Sorry, I don't have an exact recipe. But, I like it with chicken stock, heavy cream, a little salt and pepper, and curry powder.


----------



## OPC'n (Oct 17, 2009)

dump it out?


----------



## Grillsy (Oct 17, 2009)

Never heard of pumpkin soup.

Could be good. Although I saw cloves in a recipe, sadly cloves make me deathly ill.


----------



## Southern Presbyterian (Oct 17, 2009)

Soup!?!?!?

Make pies out of that thing!

Oh the humanity! wasting a nice pumpkin by making soup out of it....

I'm going to have to go lay down for awhile... the trauma is just too much....


----------



## Scottish Lass (Oct 17, 2009)

I could make pie(s), but Tim's not a fan--he prefers sweet potato pie, preferably courtesy of his mother.


----------



## LawrenceU (Oct 17, 2009)

I will post my wife's recipe for Harvest Chowder later. It is out of this world good. The first time she told me about it I doubted. I should not have. No one has ever tuneddown deco de on it and shehas fed it to hundreds over the years.


----------



## Houchens (Oct 17, 2009)

Scottish Lass said:


> I could make pie(s), but Tim's not a fan--he prefers sweet potato pie, preferably courtesy of his mother.


But I am a HUGE fan of anything pumpkin!!! Maaayyybe you could make a little of both...a small pumkin pie (just for the two of "us") and a pot of the soup...if there is enough for both, if not, you should make the soup and invite a friend  over on "Friday" night.

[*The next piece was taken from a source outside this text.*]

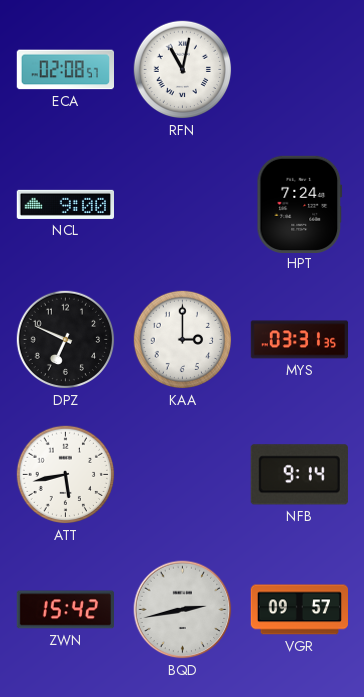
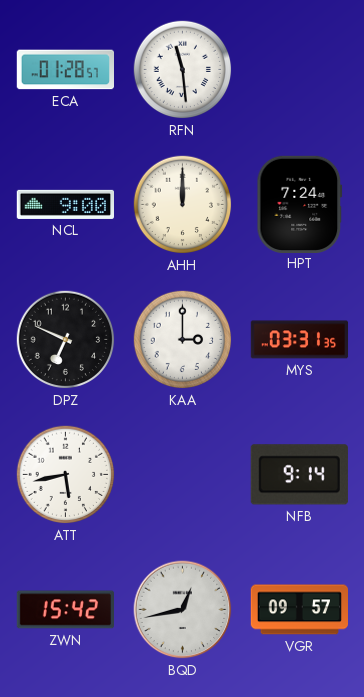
ECA: 02:08 -> 01:28
RFN: 11:02 -> 11:29
AHH: none -> 12:00
BQD: 2:43 -> 12:43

-----Added 10/17/2009 at 10:22:15 EST-----



OPC'n said:


> dump it out?


Does this mean you don't like pumpkin?


----------



## puritanpilgrim (Oct 27, 2009)

interesting


----------



## JennyG (Oct 28, 2009)

OPC'n said:


> dump it out?


I expect it makes good compost


----------



## Tripel (Oct 28, 2009)

I don't know any good recipes, but I know that the absolute worst meal I have ever had was a pumpkin, curry, and mushroom soup. I was in high school, and my family was invited to Sunday lunch in the home of a sweet young couple in our church. They told us they had prepared their favorite soup for us. They were so proud of it, but my parents and I all had a very hard time getting it down. Very sweet people, but very bad soup.


----------